I told him no, I could think better with him there for contrast.   [6]

--Faterson

ib., page 82

  “Confound it.” He [Wolfe] was going to have to work sooner than expected. To Orrie: “You are Archie Goodwin.”

“Yes, sir,” Orrie said. “It’s a comedown, but I’ll try. [...]”  

Archie puts Orrie in his place (= ending of chapter 7), page 90

  Down went my hands, like twin snakes striking, and I had his [Orrie's] ankles. With a healthy jerk he was out of my chair, and I kept him coming, and going, until he was flat on his back on the rug, six feet away. By the time he had bounced up I was sitting. I may or may not know how to deal with a murderer, but I know how to handle an impostor[7].  

chapter 8, page 102

  I cringed. “Very well, sir,” I said, “you want my record.

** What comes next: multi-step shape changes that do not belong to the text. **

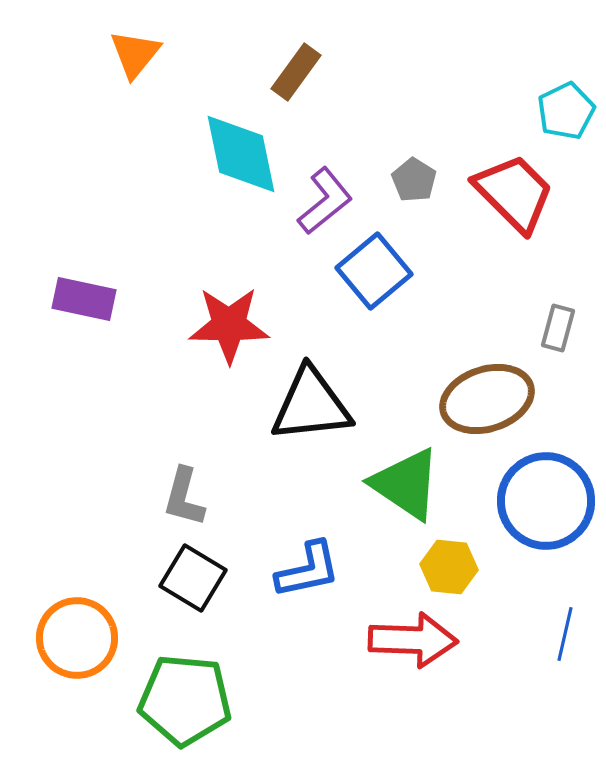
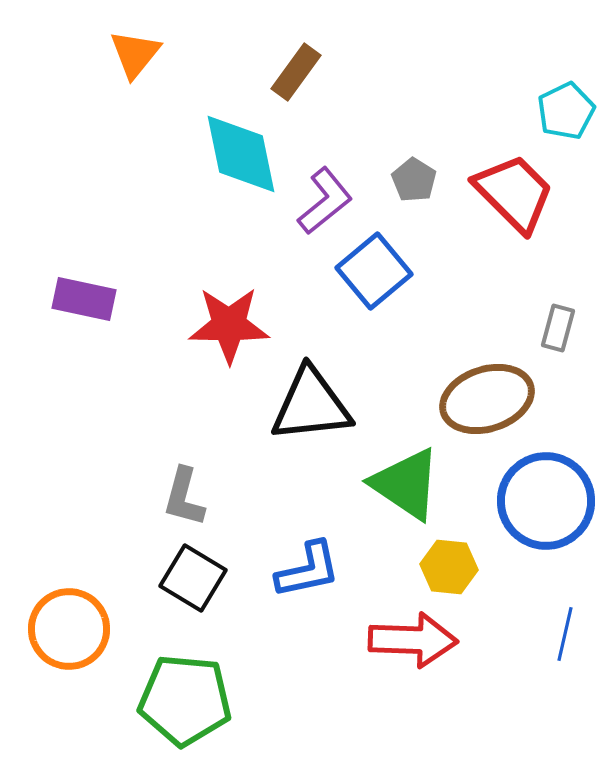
orange circle: moved 8 px left, 9 px up
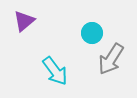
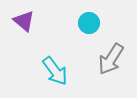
purple triangle: rotated 40 degrees counterclockwise
cyan circle: moved 3 px left, 10 px up
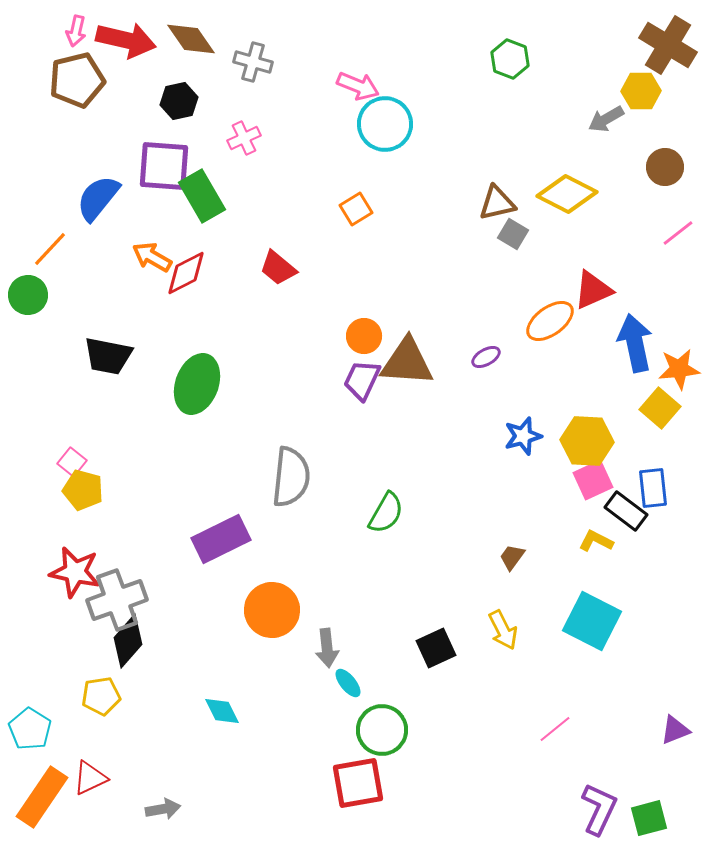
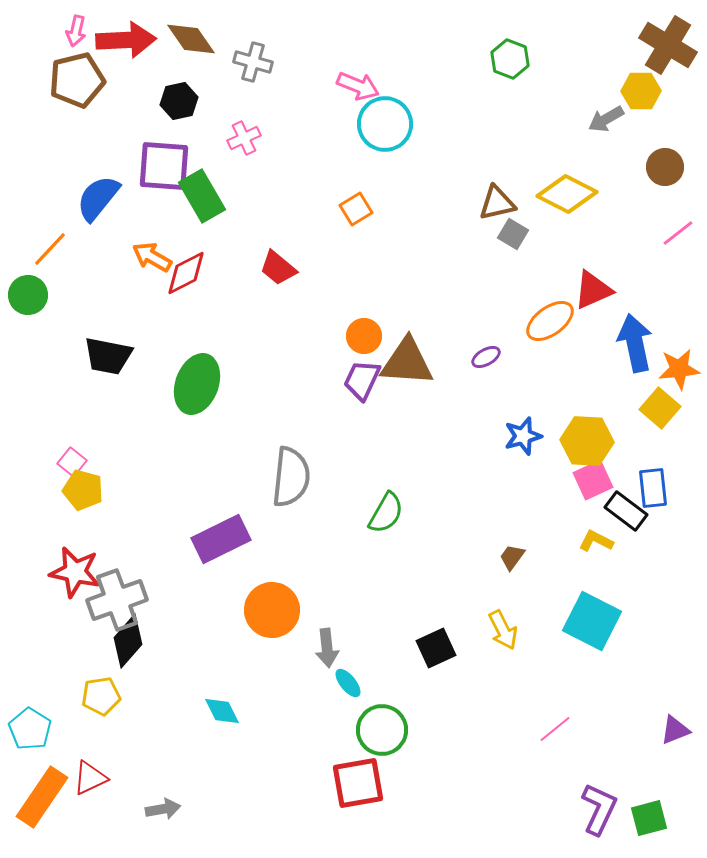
red arrow at (126, 40): rotated 16 degrees counterclockwise
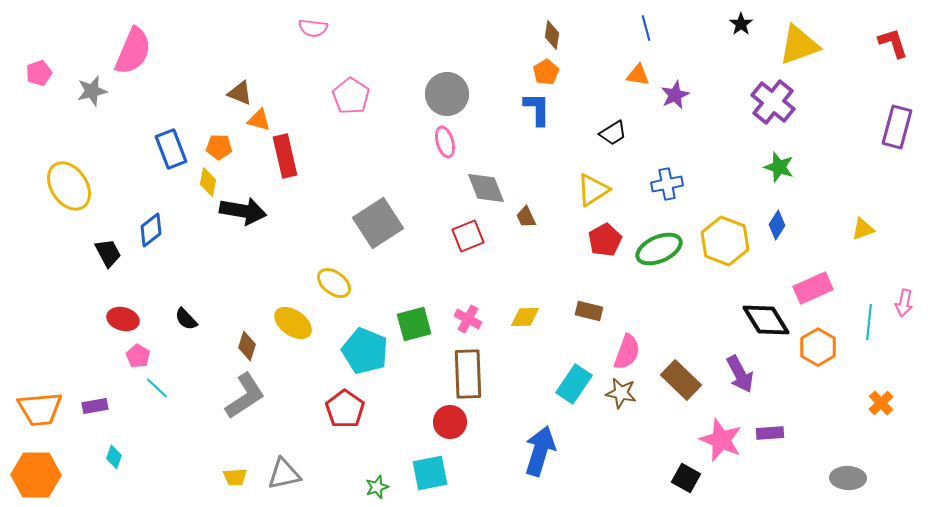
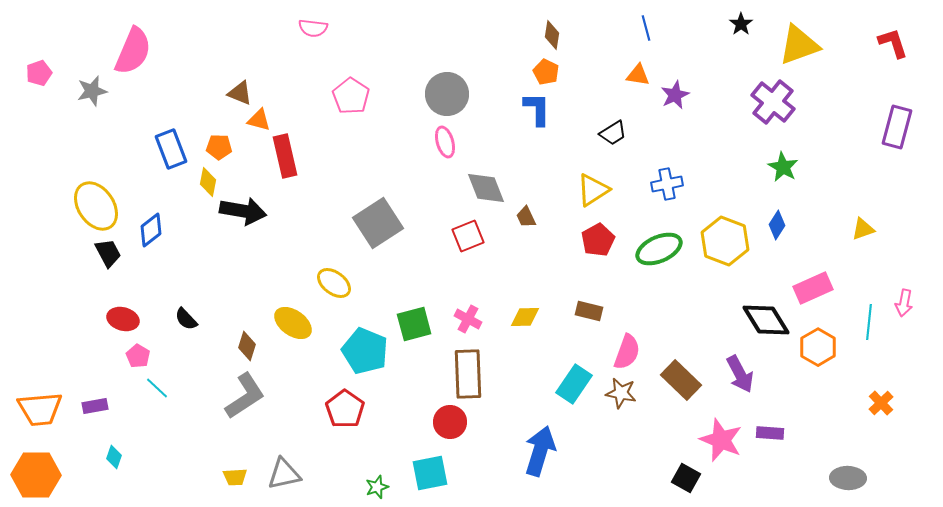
orange pentagon at (546, 72): rotated 15 degrees counterclockwise
green star at (779, 167): moved 4 px right; rotated 12 degrees clockwise
yellow ellipse at (69, 186): moved 27 px right, 20 px down
red pentagon at (605, 240): moved 7 px left
purple rectangle at (770, 433): rotated 8 degrees clockwise
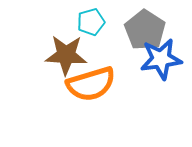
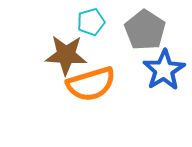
blue star: moved 3 px right, 11 px down; rotated 24 degrees counterclockwise
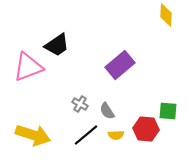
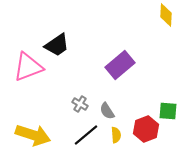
red hexagon: rotated 25 degrees counterclockwise
yellow semicircle: rotated 91 degrees counterclockwise
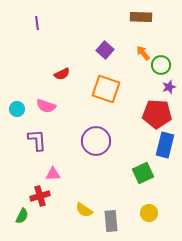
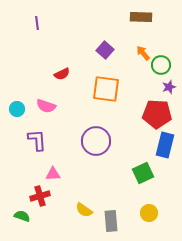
orange square: rotated 12 degrees counterclockwise
green semicircle: rotated 98 degrees counterclockwise
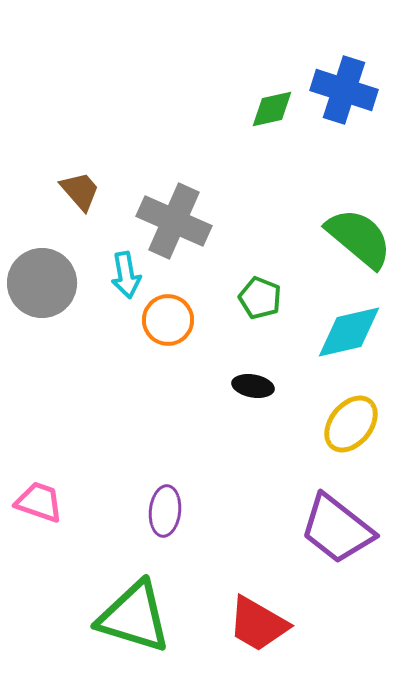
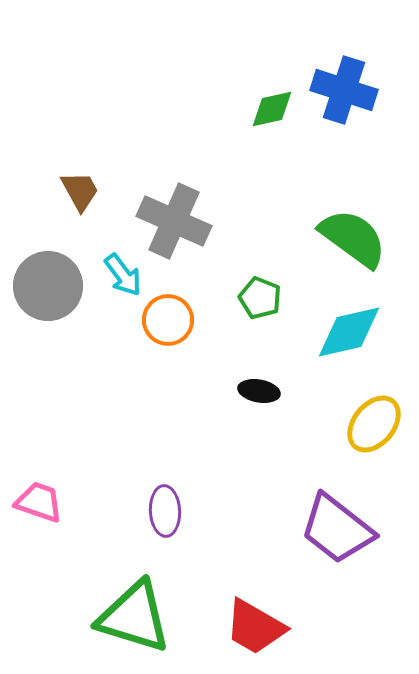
brown trapezoid: rotated 12 degrees clockwise
green semicircle: moved 6 px left; rotated 4 degrees counterclockwise
cyan arrow: moved 3 px left; rotated 27 degrees counterclockwise
gray circle: moved 6 px right, 3 px down
black ellipse: moved 6 px right, 5 px down
yellow ellipse: moved 23 px right
purple ellipse: rotated 9 degrees counterclockwise
red trapezoid: moved 3 px left, 3 px down
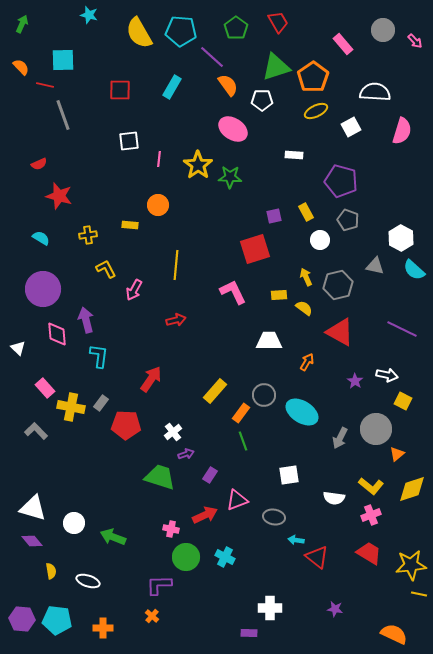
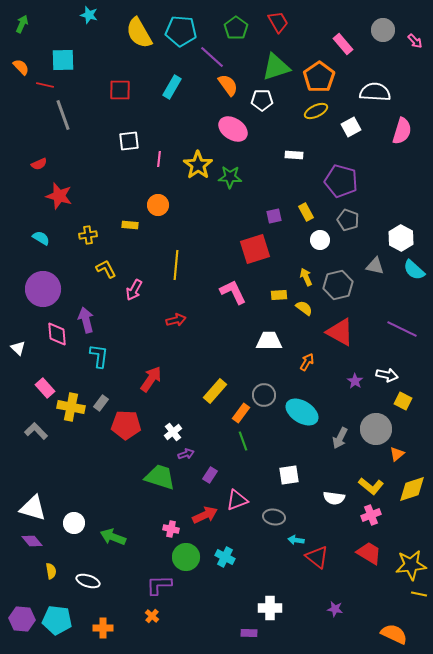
orange pentagon at (313, 77): moved 6 px right
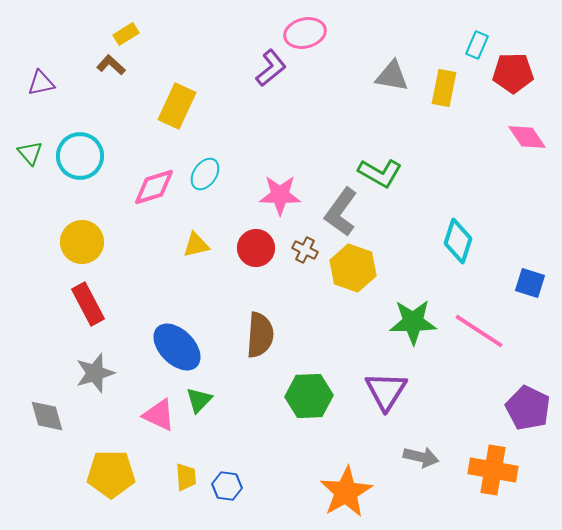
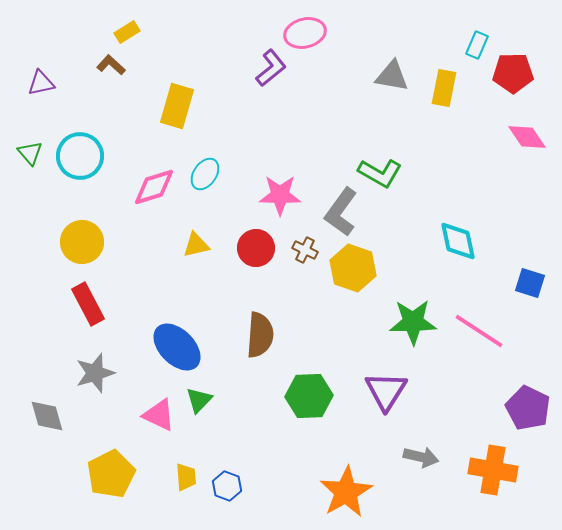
yellow rectangle at (126, 34): moved 1 px right, 2 px up
yellow rectangle at (177, 106): rotated 9 degrees counterclockwise
cyan diamond at (458, 241): rotated 30 degrees counterclockwise
yellow pentagon at (111, 474): rotated 27 degrees counterclockwise
blue hexagon at (227, 486): rotated 12 degrees clockwise
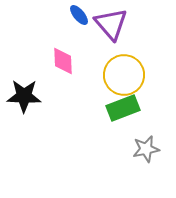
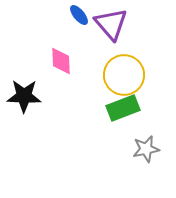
pink diamond: moved 2 px left
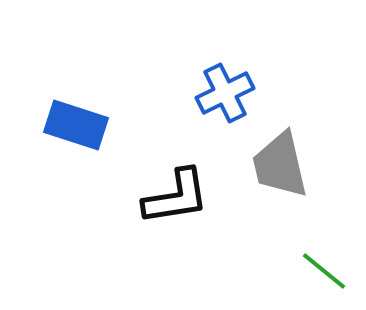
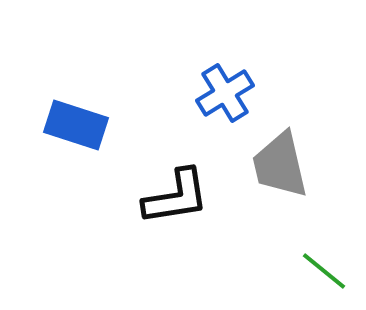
blue cross: rotated 6 degrees counterclockwise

I was born in the maternity ward of the Ohio State Penitentiary on Christmas Eve, eighteen sixty-five. After they branded me I was taken –”

[Nero Wolfe:] “Shut up.”  

Archie compares Cramer with Wolfe, chapter 9, page 112

  “No,” I admitted [to Wolfe]. “He [Cramer] goes against the grain. He has bad manners. He lacks polish. Look at you for contrast. You are courteous, gracious, tactful, eager to please. [...]”  

chapter 10, page 119f

[...] I kept my eyes on “We’re Asking You” clear to the end. I didn’t learn much. They were asking what to do about extra-bright children, and since I didn’t have any and intended to stay as far away as I could from those I had seen and heard on TV and in the movies, I wasn’t concerned.

[...] It was Bill Brundage, the one who has the trick of rolling his eyes up, pretending he’s looking for a word, when it’s right there in front of him and everybody knows it.[8]

--Faterson

chapter 15, page 167

None of them held a gun at the time I called, nor could I detect any trace of oil or other evidence that a gun had been there. One of them, a hole in a tree the other side of the backstretch, was so ideal that I was tempted to hide my own gun in it.

ib., page 169

  He [Wolfe] lifted his eyes, said, “I’m reading, Archie,” and lowered them back to the book.

The best thing to throw at him would have been the typewriter, but I didn’t own it. Next best would have been the telephone, but I didn’t own that, either, and the cord wasn’t long enough.

chapter 16, page 174

  Seven o’clock is much too early a breakfast hour unless you’re a bird or a bird watcher, but I made it to the kitchen by 7:08.